Kanban | The Time To Signal !!
Kanban is a term often used in the manufacturing workplace but what does it mean and what can it do for my business. This article describes the concept of the Kanban theory along with an explanation as to what it can do to make your manufacturing workplace more efficient.
The word Kanban as you may already know comes from Japan. It is an easy translation from Japanese to English. “Kan” means “card” whilst “ban” means “signal”. This card signalling concept is used to prompt “action”. The Kanban concept is one of the key players in “Lean manufacturing”. Companies that have introduced this concept in their workflow have achieved anything up seventy five percent inventory reduction in their process.
What does a Kanban do?
In simple terms, it triggers an action. If the Kanban signals that stock is in need to be replenished then this culminates in action to replenish a certain production area. Often this is used in a just-in-time manufacturing environment or where there may be bottle necks in a production flow.
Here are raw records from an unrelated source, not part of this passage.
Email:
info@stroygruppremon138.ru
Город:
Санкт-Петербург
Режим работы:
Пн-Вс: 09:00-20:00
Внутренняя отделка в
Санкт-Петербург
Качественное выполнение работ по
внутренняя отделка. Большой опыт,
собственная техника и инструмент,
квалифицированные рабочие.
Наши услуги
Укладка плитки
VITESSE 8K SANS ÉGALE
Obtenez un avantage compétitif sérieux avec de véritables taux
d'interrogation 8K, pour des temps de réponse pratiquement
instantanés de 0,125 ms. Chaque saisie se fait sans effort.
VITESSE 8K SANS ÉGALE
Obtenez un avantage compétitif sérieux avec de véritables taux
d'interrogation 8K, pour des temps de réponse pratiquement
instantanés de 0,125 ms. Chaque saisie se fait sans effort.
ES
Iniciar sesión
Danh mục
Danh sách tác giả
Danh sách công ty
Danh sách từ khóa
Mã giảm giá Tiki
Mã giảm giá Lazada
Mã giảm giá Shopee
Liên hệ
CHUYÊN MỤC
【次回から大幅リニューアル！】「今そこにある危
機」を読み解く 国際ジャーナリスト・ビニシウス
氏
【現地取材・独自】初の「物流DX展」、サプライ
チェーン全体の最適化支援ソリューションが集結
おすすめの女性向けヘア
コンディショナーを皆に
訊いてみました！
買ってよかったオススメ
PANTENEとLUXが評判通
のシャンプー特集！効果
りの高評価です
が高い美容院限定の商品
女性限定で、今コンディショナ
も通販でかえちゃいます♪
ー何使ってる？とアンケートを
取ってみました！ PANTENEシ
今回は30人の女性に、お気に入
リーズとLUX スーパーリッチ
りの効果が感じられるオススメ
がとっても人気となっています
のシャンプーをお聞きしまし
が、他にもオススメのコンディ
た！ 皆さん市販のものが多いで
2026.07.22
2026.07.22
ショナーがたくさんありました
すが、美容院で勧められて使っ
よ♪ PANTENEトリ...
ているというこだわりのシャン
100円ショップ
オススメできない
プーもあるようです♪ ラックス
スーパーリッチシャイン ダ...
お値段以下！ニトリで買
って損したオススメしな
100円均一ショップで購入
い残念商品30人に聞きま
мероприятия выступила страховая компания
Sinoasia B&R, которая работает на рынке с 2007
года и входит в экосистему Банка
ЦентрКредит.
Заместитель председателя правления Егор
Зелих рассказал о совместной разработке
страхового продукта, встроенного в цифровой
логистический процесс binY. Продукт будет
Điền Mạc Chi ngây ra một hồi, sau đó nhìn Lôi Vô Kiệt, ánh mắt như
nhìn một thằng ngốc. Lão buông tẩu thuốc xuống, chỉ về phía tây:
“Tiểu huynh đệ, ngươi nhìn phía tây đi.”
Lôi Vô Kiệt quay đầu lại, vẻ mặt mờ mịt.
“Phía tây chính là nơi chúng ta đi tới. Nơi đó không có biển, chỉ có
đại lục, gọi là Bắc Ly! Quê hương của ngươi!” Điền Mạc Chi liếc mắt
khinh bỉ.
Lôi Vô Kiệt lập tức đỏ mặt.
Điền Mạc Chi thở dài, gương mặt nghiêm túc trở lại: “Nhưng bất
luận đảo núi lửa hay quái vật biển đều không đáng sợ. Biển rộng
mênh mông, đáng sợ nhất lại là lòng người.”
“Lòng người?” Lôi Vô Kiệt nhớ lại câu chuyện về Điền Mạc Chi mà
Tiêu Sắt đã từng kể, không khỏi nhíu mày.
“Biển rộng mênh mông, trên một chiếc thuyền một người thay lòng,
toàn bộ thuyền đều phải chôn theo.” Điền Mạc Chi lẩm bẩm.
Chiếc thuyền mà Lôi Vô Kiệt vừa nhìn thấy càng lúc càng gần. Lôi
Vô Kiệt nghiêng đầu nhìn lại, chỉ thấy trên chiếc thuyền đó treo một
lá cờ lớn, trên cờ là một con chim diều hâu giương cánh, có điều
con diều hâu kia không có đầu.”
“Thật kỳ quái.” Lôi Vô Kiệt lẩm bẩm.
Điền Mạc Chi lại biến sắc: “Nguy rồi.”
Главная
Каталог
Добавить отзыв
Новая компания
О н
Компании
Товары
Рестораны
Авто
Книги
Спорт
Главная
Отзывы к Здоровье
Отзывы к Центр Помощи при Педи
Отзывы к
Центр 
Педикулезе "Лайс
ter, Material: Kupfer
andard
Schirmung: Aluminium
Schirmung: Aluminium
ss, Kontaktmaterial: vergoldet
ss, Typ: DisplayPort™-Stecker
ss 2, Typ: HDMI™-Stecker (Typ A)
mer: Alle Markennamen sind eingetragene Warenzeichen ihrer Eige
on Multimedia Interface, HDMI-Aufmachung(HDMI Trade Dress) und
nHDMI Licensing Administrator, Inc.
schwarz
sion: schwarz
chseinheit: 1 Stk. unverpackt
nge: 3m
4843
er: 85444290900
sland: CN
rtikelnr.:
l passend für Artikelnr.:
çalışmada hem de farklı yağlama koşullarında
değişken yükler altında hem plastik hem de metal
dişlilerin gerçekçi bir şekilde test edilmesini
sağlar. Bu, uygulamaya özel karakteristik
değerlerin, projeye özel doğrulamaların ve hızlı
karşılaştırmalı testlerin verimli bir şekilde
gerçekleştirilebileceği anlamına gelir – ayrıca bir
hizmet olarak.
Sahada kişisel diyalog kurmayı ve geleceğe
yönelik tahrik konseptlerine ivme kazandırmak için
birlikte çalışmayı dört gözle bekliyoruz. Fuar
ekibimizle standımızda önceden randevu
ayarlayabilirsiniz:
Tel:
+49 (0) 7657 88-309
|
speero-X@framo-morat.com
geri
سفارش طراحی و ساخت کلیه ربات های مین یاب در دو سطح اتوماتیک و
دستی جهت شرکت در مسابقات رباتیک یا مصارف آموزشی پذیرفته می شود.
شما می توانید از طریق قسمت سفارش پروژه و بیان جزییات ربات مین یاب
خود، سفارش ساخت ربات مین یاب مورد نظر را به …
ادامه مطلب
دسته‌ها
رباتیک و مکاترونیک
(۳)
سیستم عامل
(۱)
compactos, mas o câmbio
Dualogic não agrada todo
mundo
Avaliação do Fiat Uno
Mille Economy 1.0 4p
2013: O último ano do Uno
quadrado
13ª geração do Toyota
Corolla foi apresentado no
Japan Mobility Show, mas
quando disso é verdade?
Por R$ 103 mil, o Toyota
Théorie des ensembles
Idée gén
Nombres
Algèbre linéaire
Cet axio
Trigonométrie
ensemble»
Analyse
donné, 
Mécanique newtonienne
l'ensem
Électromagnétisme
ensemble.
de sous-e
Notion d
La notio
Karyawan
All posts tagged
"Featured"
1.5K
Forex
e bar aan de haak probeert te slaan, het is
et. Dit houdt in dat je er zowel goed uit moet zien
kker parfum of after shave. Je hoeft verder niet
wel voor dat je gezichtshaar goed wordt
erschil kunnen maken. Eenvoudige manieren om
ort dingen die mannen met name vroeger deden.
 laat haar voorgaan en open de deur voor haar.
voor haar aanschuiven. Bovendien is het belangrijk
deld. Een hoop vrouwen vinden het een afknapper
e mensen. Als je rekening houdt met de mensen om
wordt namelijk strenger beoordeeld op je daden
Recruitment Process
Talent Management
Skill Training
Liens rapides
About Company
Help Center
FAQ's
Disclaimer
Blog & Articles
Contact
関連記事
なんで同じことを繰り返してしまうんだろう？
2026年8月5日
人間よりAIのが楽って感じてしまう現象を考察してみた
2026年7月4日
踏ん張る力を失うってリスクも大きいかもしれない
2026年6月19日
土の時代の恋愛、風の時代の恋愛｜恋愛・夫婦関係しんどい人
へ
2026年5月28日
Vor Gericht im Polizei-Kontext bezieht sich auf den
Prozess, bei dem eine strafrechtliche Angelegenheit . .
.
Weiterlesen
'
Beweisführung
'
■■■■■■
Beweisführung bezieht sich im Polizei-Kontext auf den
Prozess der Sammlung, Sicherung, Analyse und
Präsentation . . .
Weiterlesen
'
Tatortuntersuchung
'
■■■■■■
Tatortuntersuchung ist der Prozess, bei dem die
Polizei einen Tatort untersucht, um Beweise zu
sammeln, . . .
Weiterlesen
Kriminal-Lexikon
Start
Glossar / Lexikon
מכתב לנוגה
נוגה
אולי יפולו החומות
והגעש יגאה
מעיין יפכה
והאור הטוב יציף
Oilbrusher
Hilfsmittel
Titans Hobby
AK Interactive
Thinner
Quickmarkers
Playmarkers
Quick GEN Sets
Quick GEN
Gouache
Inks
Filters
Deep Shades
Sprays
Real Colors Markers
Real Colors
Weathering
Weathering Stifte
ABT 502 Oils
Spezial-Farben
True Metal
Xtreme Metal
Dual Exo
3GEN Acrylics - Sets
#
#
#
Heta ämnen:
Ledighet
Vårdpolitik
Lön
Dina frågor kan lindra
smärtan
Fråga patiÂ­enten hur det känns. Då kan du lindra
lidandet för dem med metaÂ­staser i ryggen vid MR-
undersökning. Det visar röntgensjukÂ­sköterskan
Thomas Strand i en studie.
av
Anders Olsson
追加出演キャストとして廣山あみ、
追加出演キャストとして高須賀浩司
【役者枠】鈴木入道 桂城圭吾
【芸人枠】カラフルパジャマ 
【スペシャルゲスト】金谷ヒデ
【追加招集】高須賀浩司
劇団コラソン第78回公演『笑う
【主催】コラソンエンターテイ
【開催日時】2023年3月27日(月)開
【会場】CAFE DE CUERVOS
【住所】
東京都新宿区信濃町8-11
The key is to make sure how many cards are required for each item that is being produced. It’s a process that involves fine tuning of the manufacturing process and systems that can interface with supplier scheduling systems.
Production flow and continuity are essential in order to keep optimisation at a maximum.
Downtime (unplanned that is) is a waste of company time and resources and results in high unit manufacturing costs. None of these elements lend themselves to making profits and being best in class.
The Kanban ensures that flow is kept at a steady rate whilst keeping the investment in inventory low (car manufacturers are usually masters of this concept) and efficiency high. The card system also controls the movement of stock from one manufacturing unit to another. This again ensures smooth flow and increased productivity.
If an organisation can get the Kanban concept right then the results can be tremendous, lower inventory, lower waste, lower work in progress and the ability to prevent over production.
Take control of your production and introduce the Kanban concept. It will release cash back into your business as you reduce the requirement to invest in inventory; you reduce over production and maintain a steady workflow this optimising your unit manufacturing costs.